Now, there are many resources and healthcare routes to explore, both medical and alternative that just didn’t exist years ago. Having a trusting, solid relationship with your veterinarian is key. There are also some wonderful online support groups where members share their stories, recommendations, treatment options, and support. The important thing to remember is that you are not alone.
Your dog just had a seizure. Now what should you do?
The first thing to do when your dog has experienced a seizure is get him/her to the vet. It’s important to be sure there is no serious underlying health issue causing the seizure. The vet will run some tests, and depending on your dog’s diagnosis, you will discuss different courses of treatment. Or, you may be advised to wait to see if s/he has another, as it could be just a one-time occurrence.
2. Research. Research. Research
Do all the research you can on Canine Epilepsy, seizures, food and environmental triggers, medications, alternative therapies, and treatments, etc. Become your own personal expert on the disease so you can have well-informed conversations about your dog’s care with your veterinarian.

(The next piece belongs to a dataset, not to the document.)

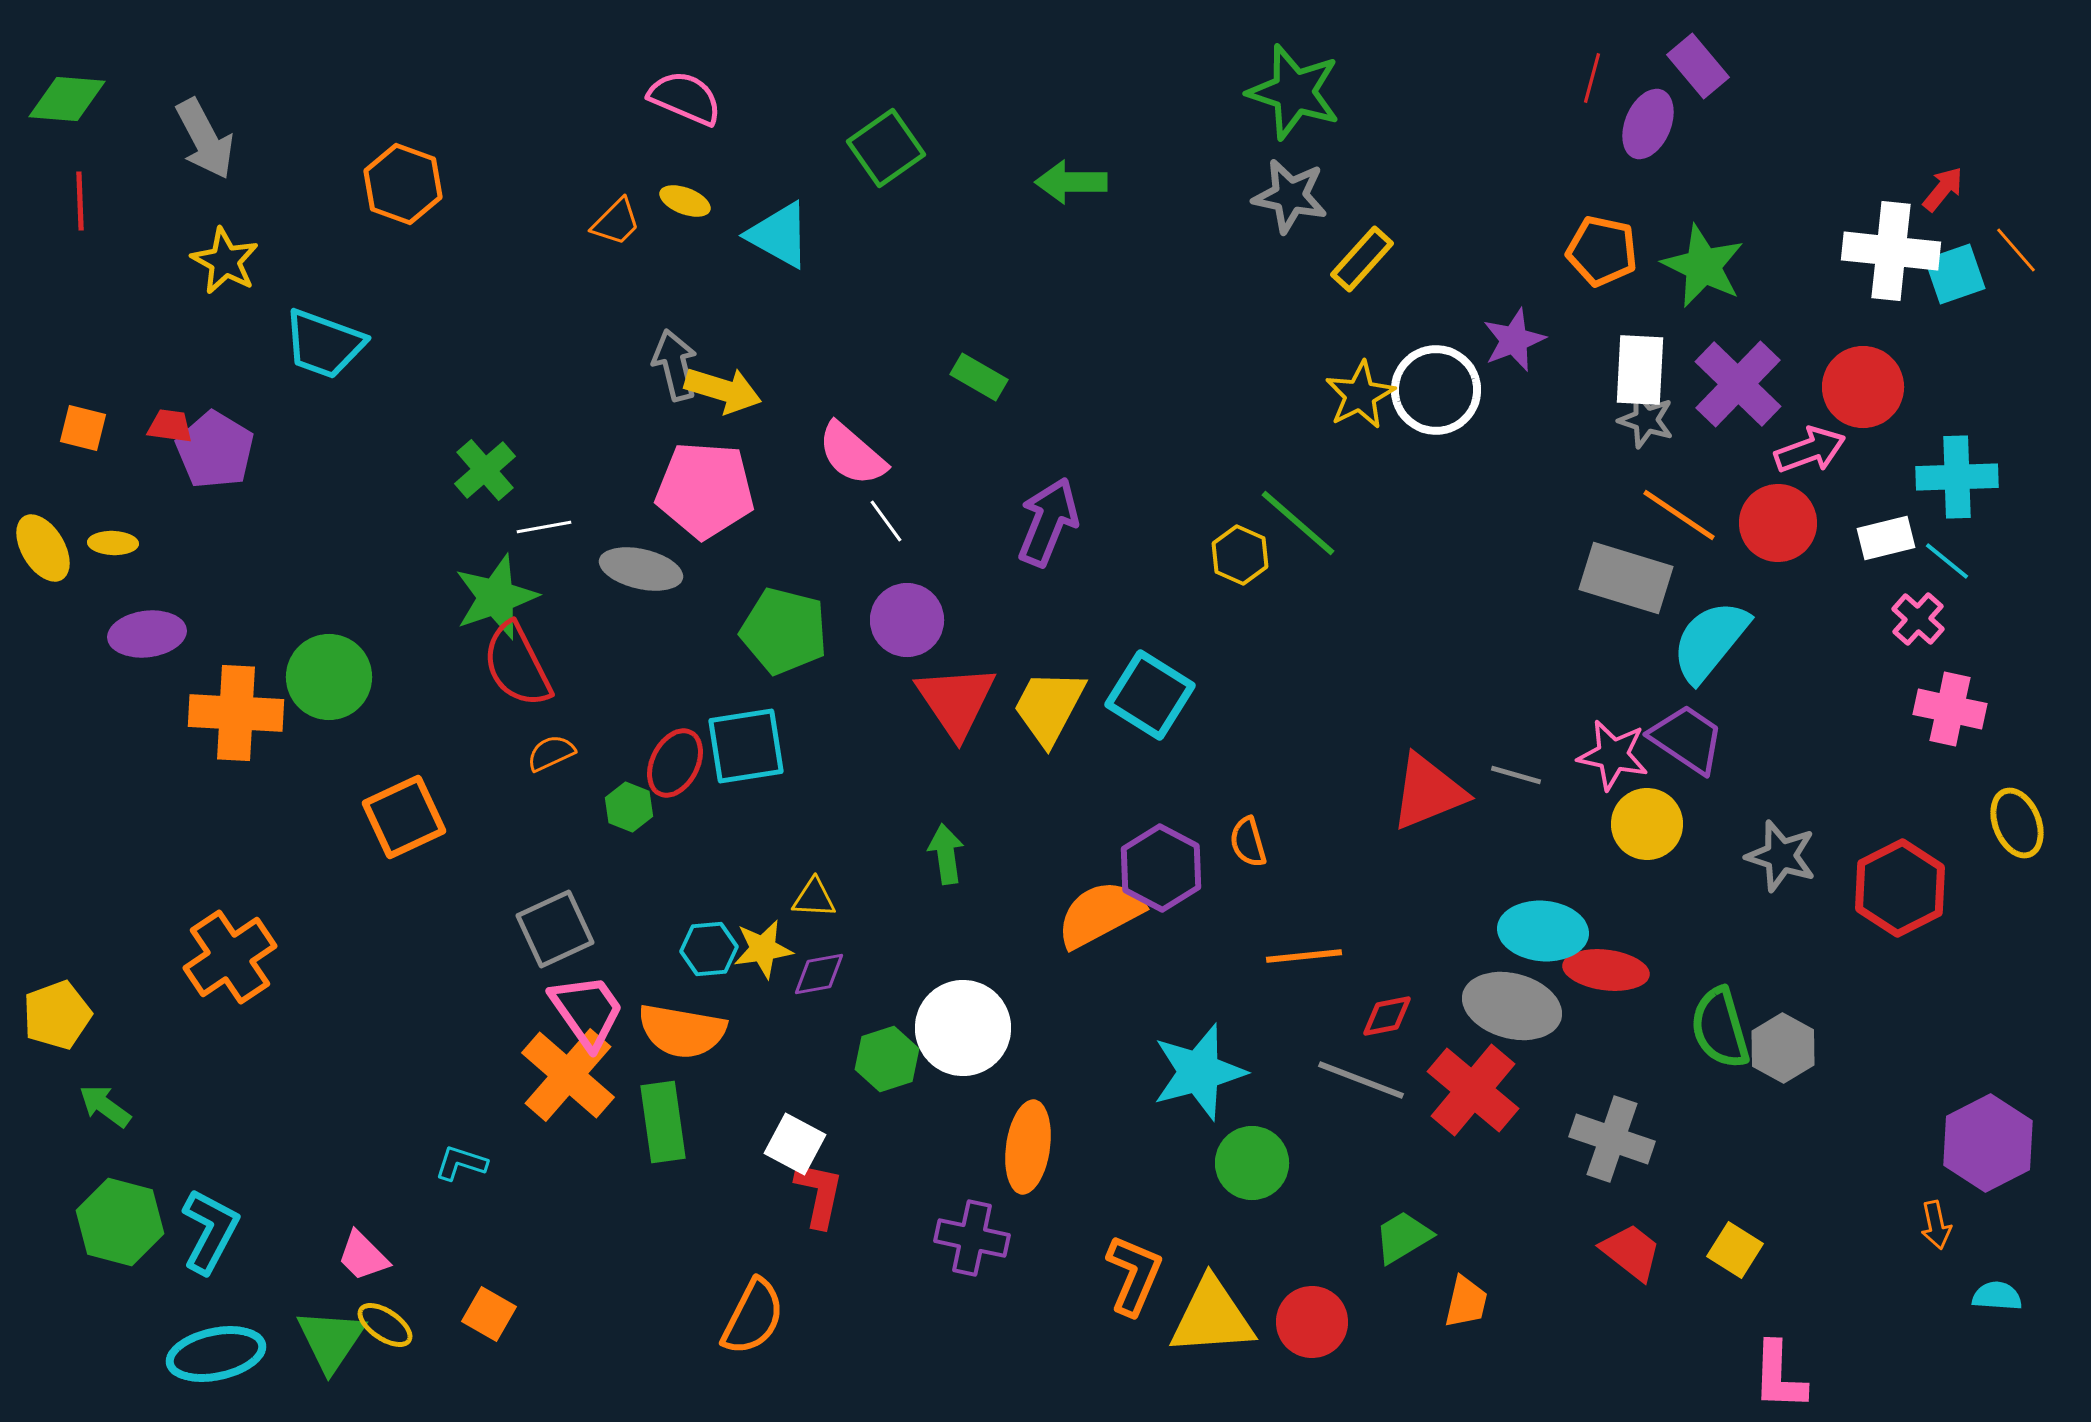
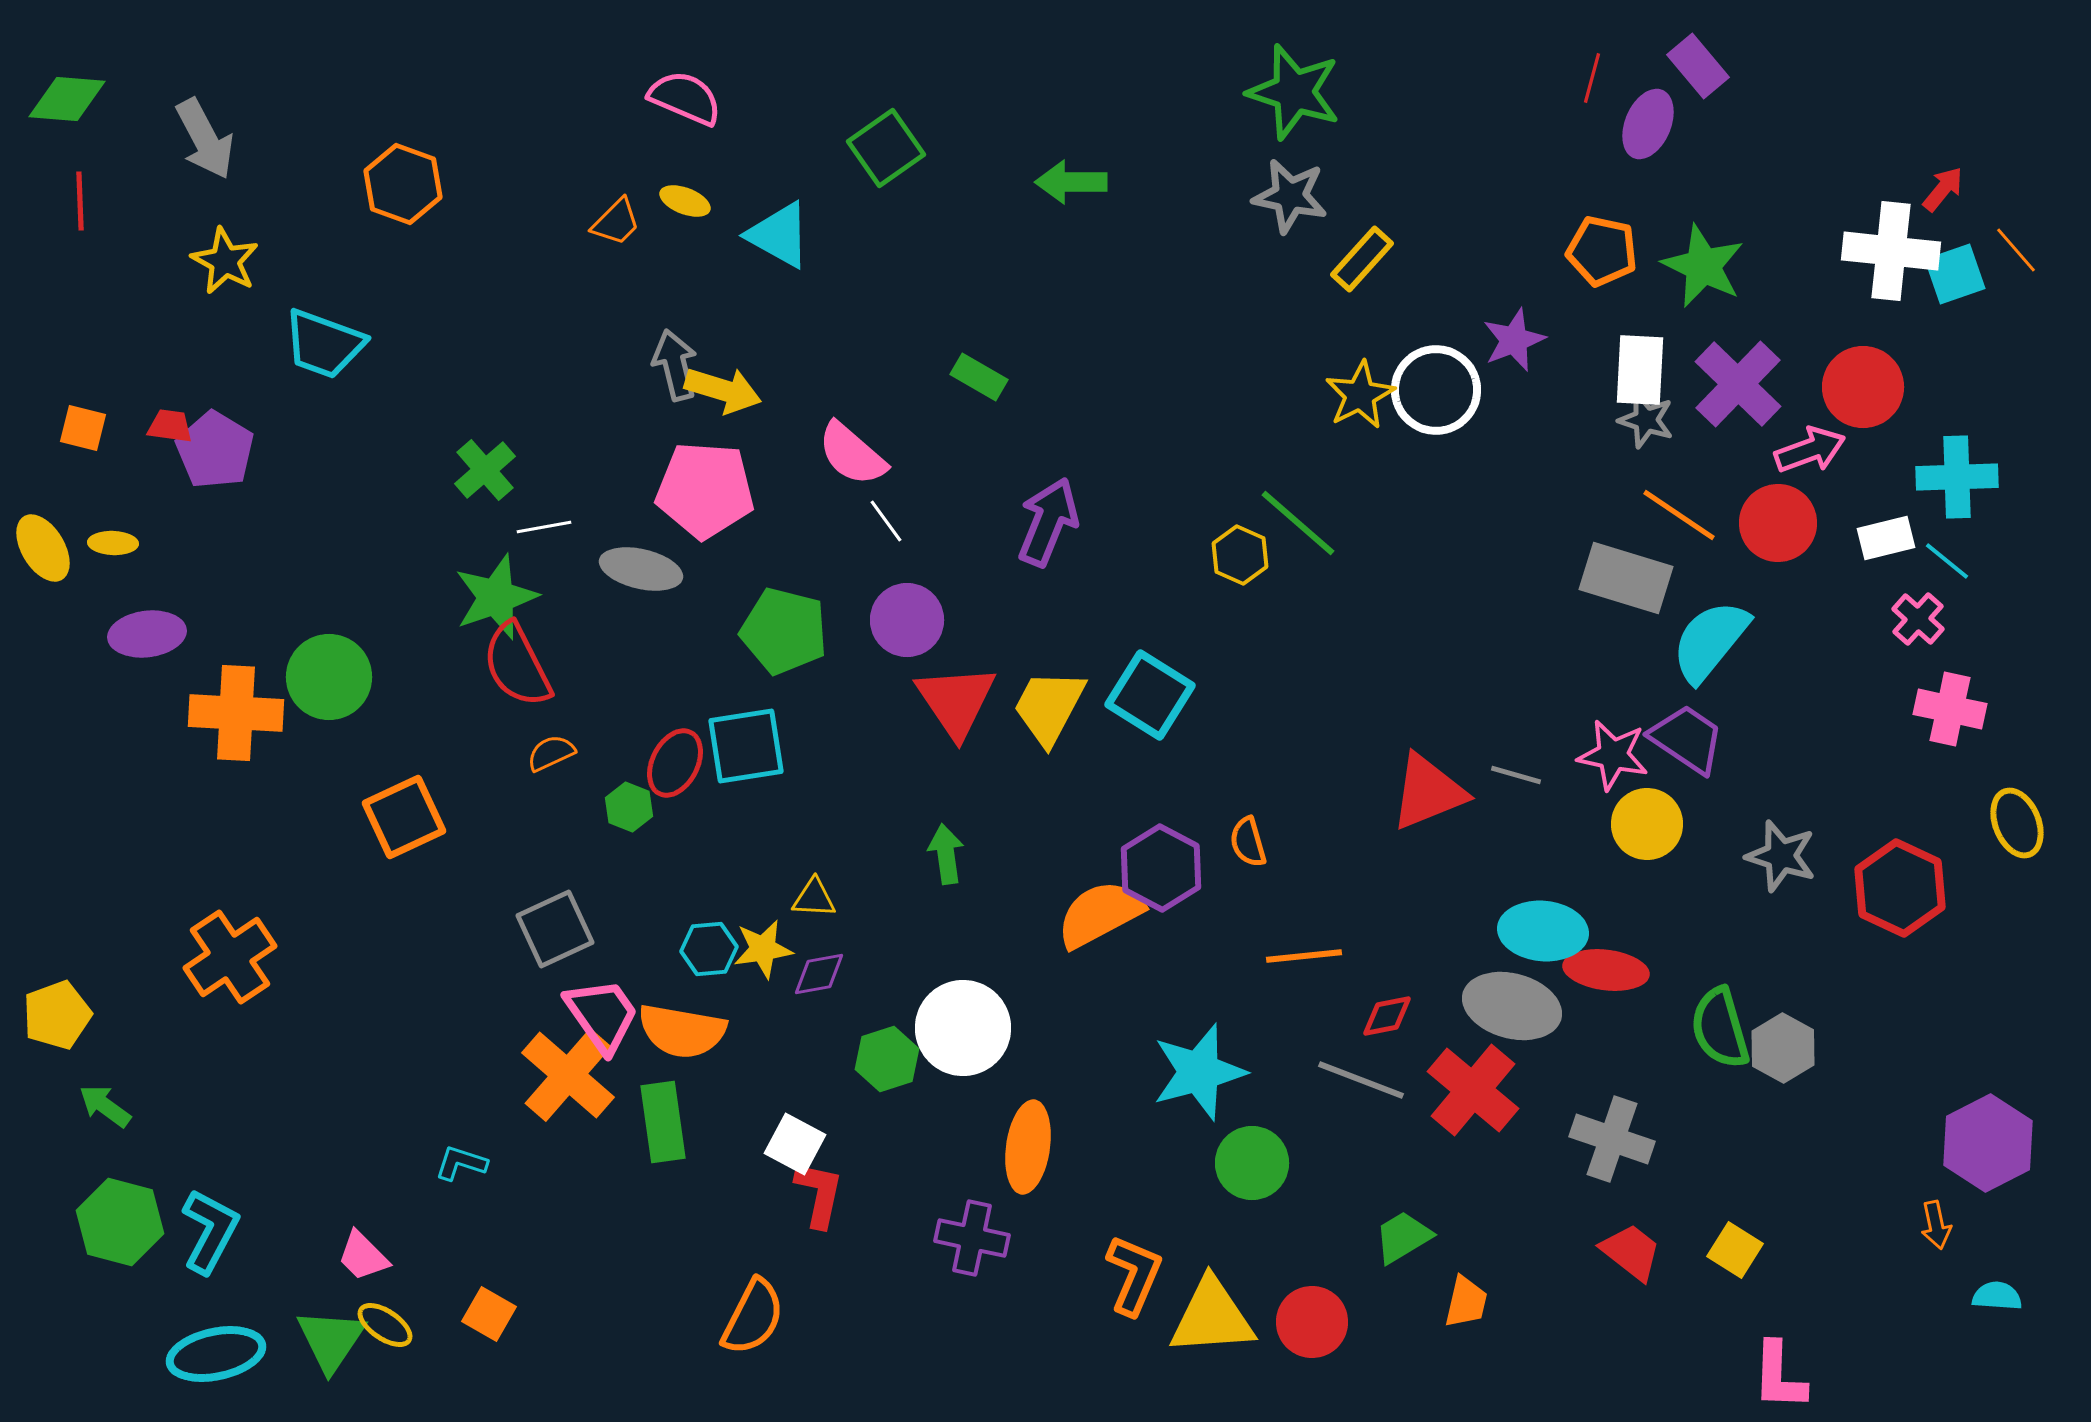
red hexagon at (1900, 888): rotated 8 degrees counterclockwise
pink trapezoid at (587, 1011): moved 15 px right, 4 px down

There are some excellent Canine Epilepsy online resources, including various organizations, social media pages and groups, and listserv groups, including the Canine Epilepsy Resources Epil-K9 Email list.
4. Stay Calm
As hard as this is… it’s important for both you and your dog that you remain calm before, during, and after a seizure.
5. Think Cool
Seizure activity can drive a dog’s temperature up dangerously high. Place instant ice packs (frozen peas, frozen veggies, even loaves of frozen bread will do in a pinch) behind your dog’s neck, under the “arm pits” of his legs, back of neck, and belly. Also cool down the paw pads with cool water.
6. Give a Snack
After dogs come out of a seizure, a little all-natural vanilla ice cream, honey, or natural maple syrup will help to raise their sugar levels back up. Follow with a protein such as little kibble, cheese stick, a spoonful of cottage cheese, chicken, etc. to help stabilize those sugar levels.
7. Water Is a Must
Let your dog take some sips of water.
8. Think Safety
Your dog may experience confusion and temporary blindness post-seizure. Be sure s/he is in a safe area (no stairs, wires, etc.).
9. Give Hugs and Reassurance
Speak in soft, reassuring tones repeating your dog’s name as you pet and hold your dog close. He won’t remember his seizure, but he may come out of one shaken. A familiar voice and a little calming influence will go a long way in keeping him/her calm.
10. Secure Family Pets
It’s a good idea to keep other family pets safely secured in another room while your dog is having seizures. The other pets can get confused and may even attack the seizing dog out of fear.
Start a journal and note the date and time of the seizure(s), how long it lasted, how your dog acted, what your dog was doing before seizure, what the weather was like, was your dog out in the yard, was the TV on, how long the postictal stage lasted, etc. These notes are very important to help create a seizure log and discuss with your vet.
12. First Aid Kit
If you don’t already have a First Aid Kit for your Epi-dog, now is a good time to create one. Include items such as the journal, medications, natural calming aids, instant ice packs, dog ear thermometer, vet and emergency hospital contact numbers, honey or maple syrup, moist wipes for post-seizure cleanup, etc.
Seeing your dog have a seizure is a scary thing to witness. But, with some special care, and lots of love, Epi-dogs can – and do – live full, happy lives!